The Guardian (London)
And another: The Great Yarmouth Sea Life Centre in Norfolk, England, has lowered the water level in its giant aquarium for Christmas because the big turtles (herbivores) are getting their annual holiday treat of brussels sprouts. Officials know from experience that if they don't lower the water level, the gas bubbles from the powerful turtle emissions will raise the level enough to trigger the emergency tank-flooding buzzers.
Daily Telegraph
It's Good to Be a British Criminal (continued): Three knife-wielding home invaders burst in on businessman Munir Hussain, his ill wife, and their three children, forced them to the floor, and enconstipated them with fear, but Hussain eventually gained the upper hand, chased them away, and beat one with a pole and a cricket bat. Hussain got 2½ years' hard time.
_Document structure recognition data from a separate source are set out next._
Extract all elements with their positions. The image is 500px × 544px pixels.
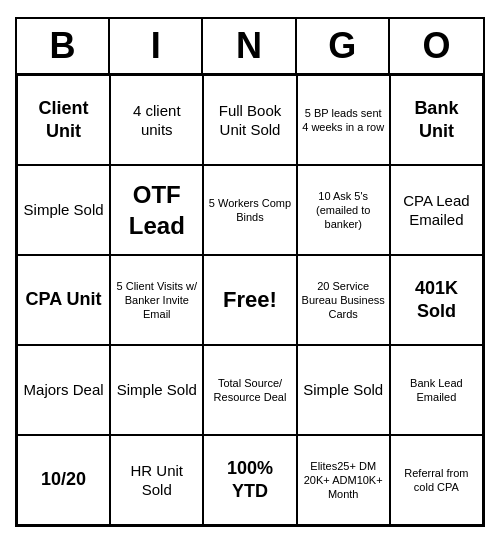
bingo-cell-22: 100% YTD	[203, 435, 296, 525]
bingo-cell-11: 5 Client Visits w/ Banker Invite Email	[110, 255, 203, 345]
bingo-cell-20: 10/20	[17, 435, 110, 525]
bingo-cell-8: 10 Ask 5's (emailed to banker)	[297, 165, 390, 255]
header-letter-g: G	[297, 19, 390, 73]
bingo-cell-13: 20 Service Bureau Business Cards	[297, 255, 390, 345]
bingo-cell-14: 401K Sold	[390, 255, 483, 345]
header-letter-b: B	[17, 19, 110, 73]
bingo-cell-6: OTF Lead	[110, 165, 203, 255]
header-letter-i: I	[110, 19, 203, 73]
bingo-cell-0: Client Unit	[17, 75, 110, 165]
bingo-cell-17: Total Source/ Resource Deal	[203, 345, 296, 435]
bingo-cell-24: Referral from cold CPA	[390, 435, 483, 525]
header-letter-o: O	[390, 19, 483, 73]
bingo-cell-2: Full Book Unit Sold	[203, 75, 296, 165]
bingo-cell-16: Simple Sold	[110, 345, 203, 435]
bingo-cell-9: CPA Lead Emailed	[390, 165, 483, 255]
bingo-cell-3: 5 BP leads sent 4 weeks in a row	[297, 75, 390, 165]
header-letter-n: N	[203, 19, 296, 73]
bingo-header: BINGO	[17, 19, 483, 75]
bingo-cell-23: Elites25+ DM 20K+ ADM10K+ Month	[297, 435, 390, 525]
bingo-cell-21: HR Unit Sold	[110, 435, 203, 525]
bingo-grid: Client Unit4 client unitsFull Book Unit …	[17, 75, 483, 525]
bingo-cell-15: Majors Deal	[17, 345, 110, 435]
bingo-cell-5: Simple Sold	[17, 165, 110, 255]
bingo-cell-19: Bank Lead Emailed	[390, 345, 483, 435]
bingo-cell-7: 5 Workers Comp Binds	[203, 165, 296, 255]
bingo-cell-10: CPA Unit	[17, 255, 110, 345]
bingo-cell-12: Free!	[203, 255, 296, 345]
bingo-cell-18: Simple Sold	[297, 345, 390, 435]
bingo-cell-1: 4 client units	[110, 75, 203, 165]
bingo-cell-4: Bank Unit	[390, 75, 483, 165]
bingo-card: BINGO Client Unit4 client unitsFull Book…	[15, 17, 485, 527]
The burglar (the one who got caught) got probation.
The Independent
Health Care Follies (continued): (1) In Scotland, veterinarians felt sorry for "Eskimo," the reindeer, who was constantly bullied by his zoo mates because his "retained testicle" blocked hormones and made him less masculine. Hence, he has received the world's first reindeer laparoscopic surgery, to remove the testicle from his abdomen and set the chemicals free again. UK vets do 600,000 abdominal surgeries a year on pets. (2) One of the riskier jobs in the world is "interpreter" on U.S. payrolls in Iraq (about 8,000 Iraqis have been hired; 360 killed, 1,200 wounded). Thus, the U.S. buys life insurance on them for their families, but since the plan is administered through private U.S. companies, many claims get held up by company finger-waggers, looking to save money, according to a
Los Angeles Times-ProPublica investigation. The companies won't pay unless they see documentation of exactly how the interpreter died. U.S. Army officers told the
Times, basically,
We don't always have documentation. It's a damn war zone! The Courier (Tayside and Fife) ///
Los Angeles Times
Things Government Is/Isn't Good At (continued): Back in the U.S., controllers can direct a drone airplane halfway around the world to deliver a bomb on a certain house within the 168,000 square miles of Iraq (well, mostly, except for the collateral damage–), but six years later haven't gotten around to encrypting the signals from the drone, thus allowing Iraqi insurgents to pinpoint drone locations by using off-the-shelf computer programs like SkyGrabber ($25.95 from Softpedia.com). (And Wired.com's Danger Room blog reports the problem might even be more serious than that.)
Wall Street Journal ///
Wired.com
People With Worse Sex Lives Than You
A female art teacher at W.T. White High School in Dallas, Tex., called the police on her student, Martin Guerrero, 17, whom she caught in the middle of class in full masturbatory mode. As she approached, he "began to moan and said 'aye mami,'" and kept right on going.
Dallas Morning News
Japan Today reported that truck driver Yuuki Oshima, 22, was arrested for a November 19th incident in which he allegedly urinated though the mail slot in a woman's apartment door. Police said Oshima told them he did it out of unrequited love, that "I absolutely went crazy for her the first time I saw her."
Japan Today
Jury Duty
[In America, you're presumed innocent . . . until the mug shot is released]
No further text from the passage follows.